Your instructions: All lines in the records below from the line with "Harz ist de" through the line with "PDRN Pink Vita Coating Mask 22 гр" are to be given again exactly, both ends included; the pictures are to be left out.
_____
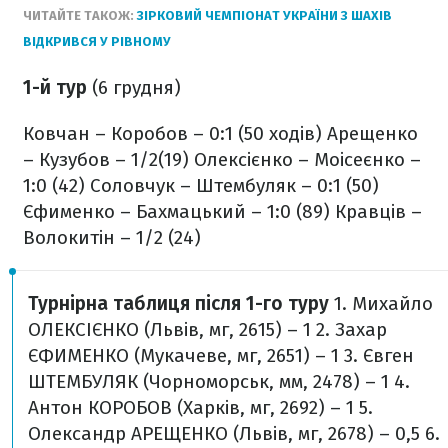
ЧИТАЙТЕ ТАКОЖ:
ЗІРКОВИЙ ЧЕМПІОНАТ УКРАЇНИ З ШАХІВ
ВІДКРИВСЯ У РІВНОМУ
1-й тур
(6 грудня)
Ковчан – Коробов – 0:1 (50 ходів)
Арещенко
– Кузубов – 1/2(19)
Олексієнко – Моісеєнко –
1:0 (42)
Соловчук – Штембуляк – 0:1 (50)
Єфименко – Бахмацький – 1:0 (89)
Кравців –
Волокитін – 1/2 (24)
Турнірна таблиця після 1-го туру
1. Михайло
ОЛЕКСІЄНКО (Львів, мг, 2615) – 1
2. Захар
ЄФИМЕНКО (Мукачеве, мг, 2651) – 1
3. Євген
ШТЕМБУЛЯК (Чорноморськ, мм, 2478) – 1
4.
Антон КОРОБОВ (Харків, мг, 2692) – 1
5.
Олександр АРЕЩЕНКО (Львів, мг, 2678) – 0,5
6.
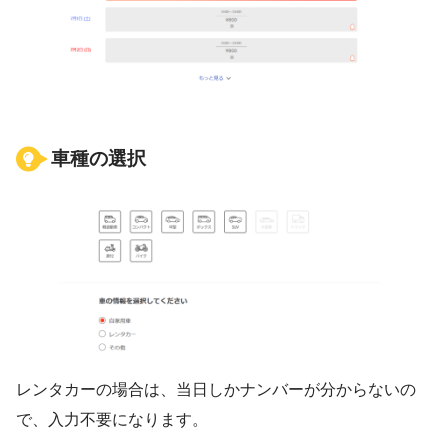
車種の選択
レンタカーの場合は、当日しかナンバーが分からないの
で、入力不要になります。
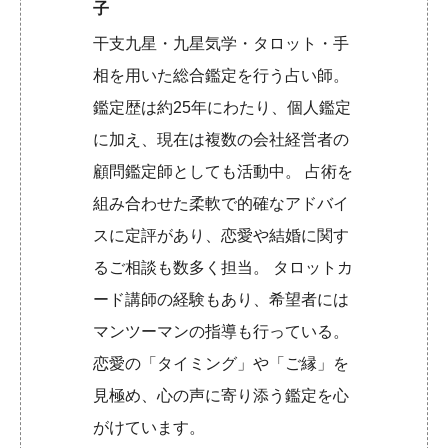
子
干支九星・九星気学・タロット・手
相を用いた総合鑑定を行う占い師。
鑑定歴は約25年にわたり、個人鑑定
に加え、現在は複数の会社経営者の
顧問鑑定師としても活動中。 占術を
組み合わせた柔軟で的確なアドバイ
スに定評があり、恋愛や結婚に関す
るご相談も数多く担当。 タロットカ
ード講師の経験もあり、希望者には
マンツーマンの指導も行っている。
恋愛の「タイミング」や「ご縁」を
見極め、心の声に寄り添う鑑定を心
がけています。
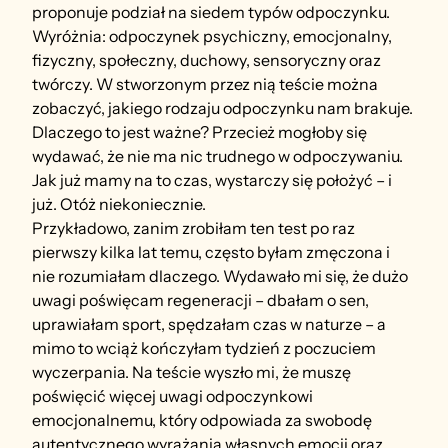
proponuje podział na siedem typów odpoczynku. 
Wyróżnia: odpoczynek psychiczny, emocjonalny, 
fizyczny, społeczny, duchowy, sensoryczny oraz 
twórczy. W stworzonym przez nią teście można 
zobaczyć, jakiego rodzaju odpoczynku nam brakuje.
Dlaczego to jest ważne? Przecież mogłoby się 
wydawać, że nie ma nic trudnego w odpoczywaniu. 
Jak już mamy na to czas, wystarczy się położyć – i 
już. Otóż niekoniecznie.
Przykładowo, zanim zrobiłam ten test po raz 
pierwszy kilka lat temu, często byłam zmęczona i 
nie rozumiałam dlaczego. Wydawało mi się, że dużo 
uwagi poświęcam regeneracji – dbałam o sen, 
uprawiałam sport, spędzałam czas w naturze – a 
mimo to wciąż kończyłam tydzień z poczuciem 
wyczerpania. Na teście wyszło mi, że muszę 
poświęcić więcej uwagi odpoczynkowi 
emocjonalnemu, który odpowiada za swobodę 
autentycznego wyrażania własnych emocji oraz 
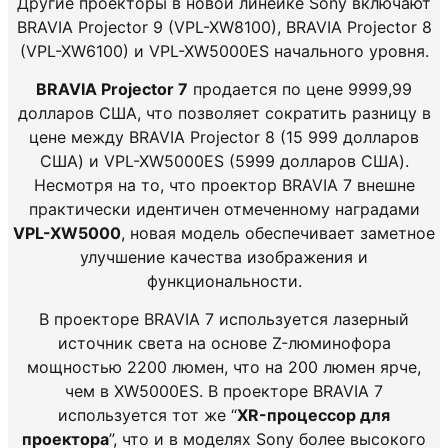
Другие
проекторы
в
новой
линейке
Sony
включают
BRAVIA
Projector
9
(
VPL
-
XW8100
)
,
BRAVIA
Projector
8
(
VPL
-
XW6100
)
и
VPL
-
XW5000ES
начального
уровня
.
BRAVIA
Projector
7
продается
по
цене
9999,99
долларов
США
,
что
позволяет
сократить
разницу
в
цене
между
BRAVIA
Projector
8
(
15 999
долларов
США
)
и
VPL
-
XW5000ES
(
5999
долларов
США
)
.
Несмотря
на то, что
проектор
BRAVIA
7
внешне
практически
идентичен
отмеченному
наградами
VPL
-
XW5000
,
новая
модель
обеспечивает
заметное
улучшение
качества
изображения
и
функциональности
.
В
проекторе
BRAVIA
7
используется
лазерный
источник
света
на основе
Z
-
люминофора
мощностью
2200
люмен
,
что
на
200
люмен
ярче
,
чем
в
XW5000ES
.
В
проекторе
BRAVIA
7
используется
тот
же
“
XR
-
процессор
для
проектора
”
,
что
и
в
моделях
Sony
более
высокого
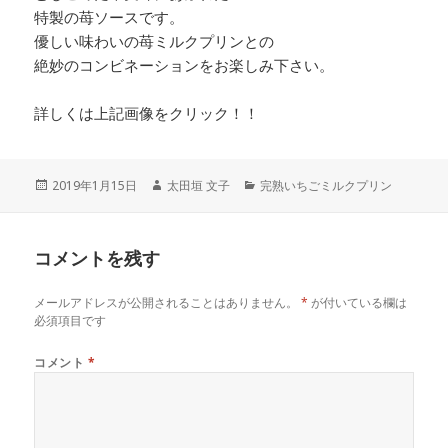
特製の苺ソースです。
優しい味わいの苺ミルクプリンとの
絶妙のコンビネーションをお楽しみ下さい。
詳しくは上記画像をクリック！！
投
作
カ
2019年1月15日
太田垣 文子
完熟いちごミルクプリン
稿
成
テ
日:
者
ゴ
リ
コメントを残す
ー
メールアドレスが公開されることはありません。
*
が付いている欄は
必須項目です
コメント
*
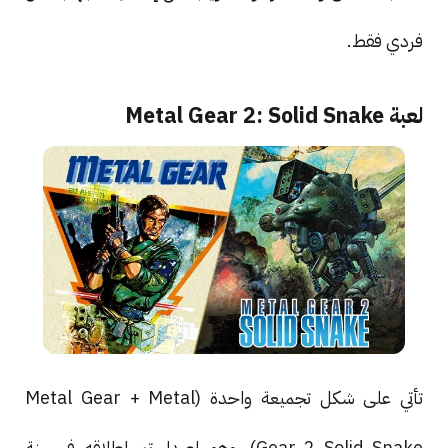
فردي فقط.
لعبة Metal Gear 2: Solid Snake
تأتي على شكل تجميعة واحدة (Metal Gear + Metal
Gear 2 Solid Snake). وهو إصدار تم إطلاقه في سنة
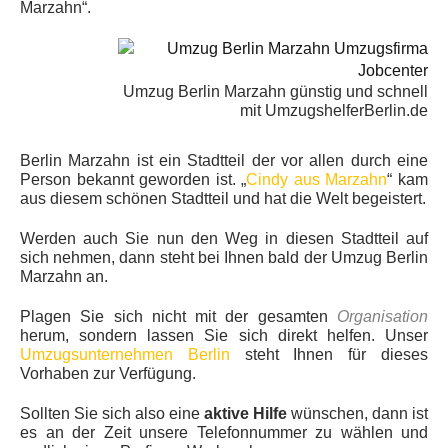
Marzahn“.
Umzug Berlin Marzahn günstig und schnell
mit UmzugshelferBerlin.de
Berlin Marzahn ist ein Stadtteil der vor allen durch eine
Person bekannt geworden ist. „
Cindy aus Marzahn
“ kam
aus diesem schönen Stadtteil und hat die Welt begeistert.
Werden auch Sie nun den Weg in diesen Stadtteil auf
sich nehmen, dann steht bei Ihnen bald der Umzug Berlin
Marzahn an.
Plagen Sie sich nicht mit der gesamten
Organisation
herum, sondern lassen Sie sich direkt helfen. Unser
Umzugsunternehmen Berlin
steht Ihnen für dieses
Vorhaben zur Verfügung.
Sollten Sie sich also eine
aktive Hilfe
wünschen, dann ist
es an der Zeit unsere Telefonnummer zu wählen und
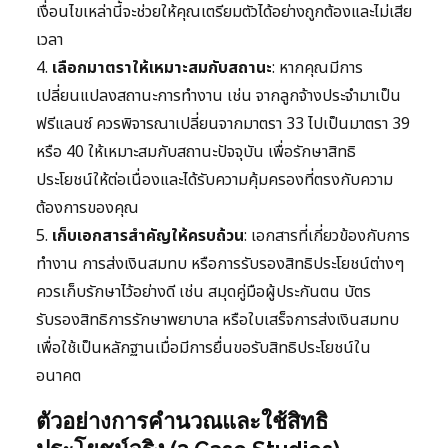
เงื่อนไขเหล่านี้จะช่วยให้คุณเตรียมตัวได้อย่างถูกต้องและไม่เสีย
เวลา
4.
เลือกมาตราให้เหมาะสมกับสถานะ
: หากคุณมีการ
เปลี่ยนแปลงสถานะการทำงาน เช่น จากลูกจ้างประจำมาเป็น
ฟรีแลนซ์ ควรพิจารณาเปลี่ยนจากมาตรา 33 ไปเป็นมาตรา 39
หรือ 40 ให้เหมาะสมกับสถานะปัจจุบัน เพื่อรักษาสิทธิ
ประโยชน์ให้ต่อเนื่องและได้รับความคุ้มครองที่ตรงกับความ
ต้องการของคุณ
5.
เก็บเอกสารสำคัญให้ครบถ้วน
: เอกสารที่เกี่ยวข้องกับการ
ทำงาน การส่งเงินสมทบ หรือการรับรองสิทธิประโยชน์ต่างๆ
ควรเก็บรักษาไว้อย่างดี เช่น สมุดคู่มือผู้ประกันตน บัตร
รับรองสิทธิการรักษาพยาบาล หรือใบเสร็จการส่งเงินสมทบ
เพื่อใช้เป็นหลักฐานเมื่อมีการยื่นขอรับสิทธิประโยชน์ใน
อนาคต
ตัวอย่างการคำนวณและใช้สิทธิ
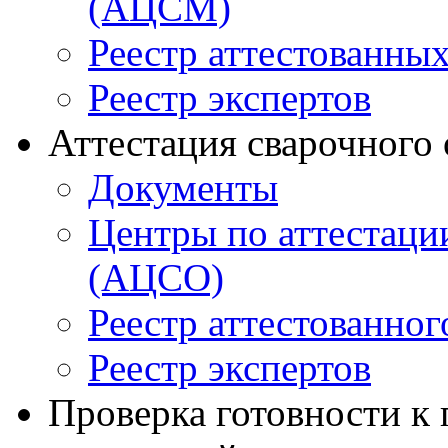
(АЦСМ)
Реестр аттестованны
Реестр экспертов
Аттестация сварочного
Документы
Центры по аттестаци
(АЦСО)
Реестр аттестованног
Реестр экспертов
Проверка готовности к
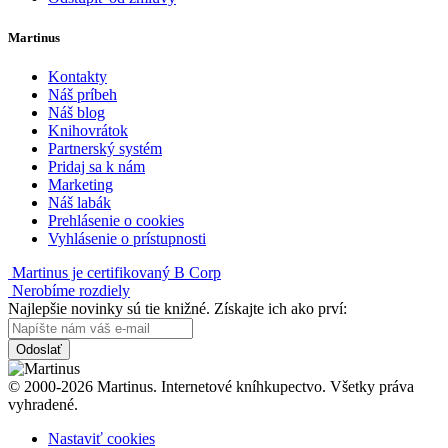
Martinus
Kontakty
Náš príbeh
Náš blog
Knihovrátok
Partnerský systém
Pridaj sa k nám
Marketing
Náš labák
Prehlásenie o cookies
Vyhlásenie o prístupnosti
Martinus je certifikovaný B Corp
Nerobíme rozdiely
Najlepšie novinky sú tie knižné. Získajte ich ako prví:
Odoslať
© 2000-2026 Martinus. Internetové kníhkupectvo. Všetky práva
vyhradené.
Nastaviť cookies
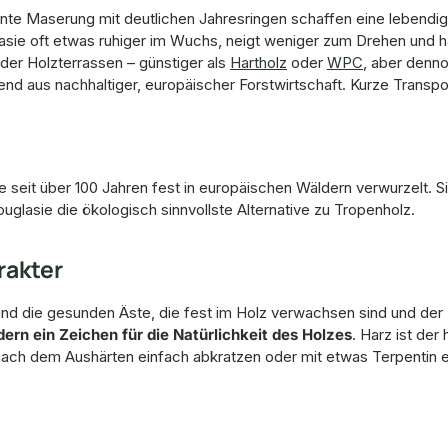
ante Maserung mit deutlichen Jahresringen schaffen eine lebendi
lasie oft etwas ruhiger im Wuchs, neigt weniger zum Drehen und h
t der Holzterrassen – günstiger als
Hartholz
oder
WPC
, aber denno
d aus nachhaltiger, europäischer Forstwirtschaft. Kurze Trans
 seit über 100 Jahren fest in europäischen Wäldern verwurzelt. S
uglasie die ökologisch sinnvollste Alternative zu Tropenholz.
rakter
nd die gesunden Äste, die fest im Holz verwachsen sind und der Fl
dern ein Zeichen für die Natürlichkeit des Holzes
. Harz ist de
 nach dem Aushärten einfach abkratzen oder mit etwas Terpentin 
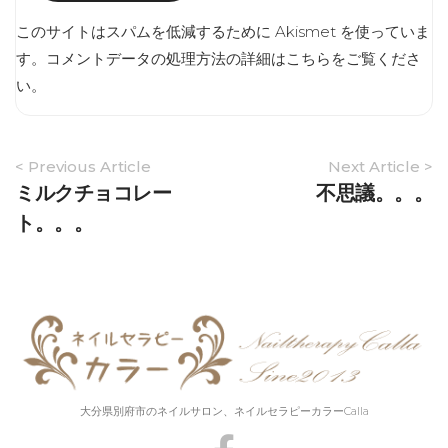
このサイトはスパムを低減するために Akismet を使っていま
す。
コメントデータの処理方法の詳細はこちらをご覧くださ
い
。
Article
< Previous Article
Next Article >
Navigation
ミルクチョコレー
不思議。。。
ト。。。
大分県別府市のネイルサロン、ネイルセラピーカラーCalla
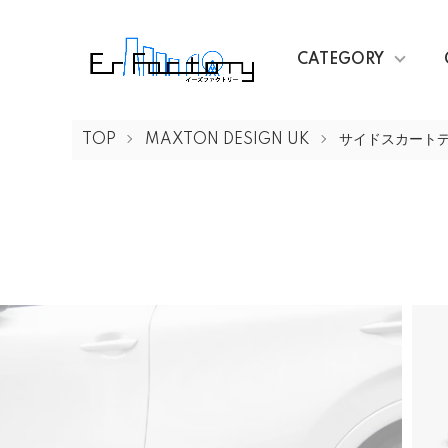
CATEGORY
TOP
MAXTON DESIGN UK
サイドスカート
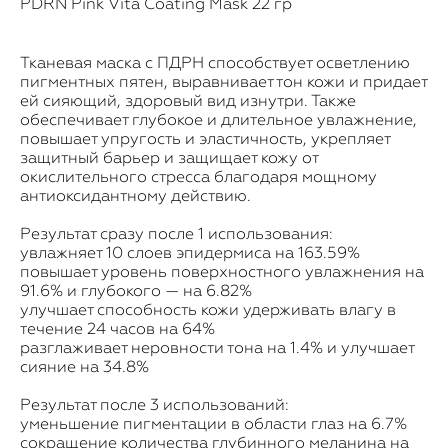
PDRN Pink Vita Coating Mask 22 гр
Тканевая маска с ПДРН способствует осветлению
пигментных пятен, выравнивает тон кожи и придает
ей сияющий, здоровый вид изнутри. Также
обеспечивает глубокое и длительное увлажнение,
повышает упругость и эластичность, укрепляет
защитный барьер и защищает кожу от
окислительного стресса благодаря мощному
антиоксидантному действию.
Результат сразу после 1 использования:
увлажняет 10 слоев эпидермиса на 163.59%
повышает уровень поверхностного увлажнения на
91.6% и глубокого — на 6.82%
улучшает способность кожи удерживать влагу в
течение 24 часов на 64%
разглаживает неровности тона на 1.4% и улучшает
сияние на 34.8%
Результат после 3 использований:
уменьшение пигментации в области глаз на 6.7%
сокращение количества глубинного меланина на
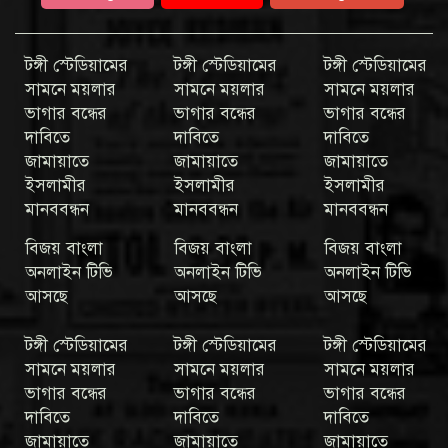
টঙ্গী স্টেডিয়ামের
টঙ্গী স্টেডিয়ামের
টঙ্গী স্টেডিয়ামের
সামনে ময়লার
সামনে ময়লার
সামনে ময়লার
ভাগার বন্ধের
ভাগার বন্ধের
ভাগার বন্ধের
দাবিতে
দাবিতে
দাবিতে
জামায়াতে
জামায়াতে
জামায়াতে
ইসলামীর
ইসলামীর
ইসলামীর
মানববন্ধন
মানববন্ধন
মানববন্ধন
বিজয় বাংলা
বিজয় বাংলা
বিজয় বাংলা
অনলাইন টিভি
অনলাইন টিভি
অনলাইন টিভি
আসছে
আসছে
আসছে
টঙ্গী স্টেডিয়ামের
টঙ্গী স্টেডিয়ামের
টঙ্গী স্টেডিয়ামের
সামনে ময়লার
সামনে ময়লার
সামনে ময়লার
ভাগার বন্ধের
ভাগার বন্ধের
ভাগার বন্ধের
দাবিতে
দাবিতে
দাবিতে
জামায়াতে
জামায়াতে
জামায়াতে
_____
Expected output:
. Harz ist de
 nach dem Aushärten einfach abkratzen oder mit etwas Terpentin 
このサイトはスパムを低減するために Akismet を使っていま
す。
コメントデータの処理方法の詳細はこちらをご覧くださ
い
。
Article
< Previous Article
Next Article >
Navigation
ミルクチョコレー
不思議。。。
ト。。。
大分県別府市のネイルサロン、ネイルセラピーカラーCalla
CATEGORY
TOP
MAXTON DESIGN UK
サイドスカート
PDRN Pink Vita Coating Mask 22 гр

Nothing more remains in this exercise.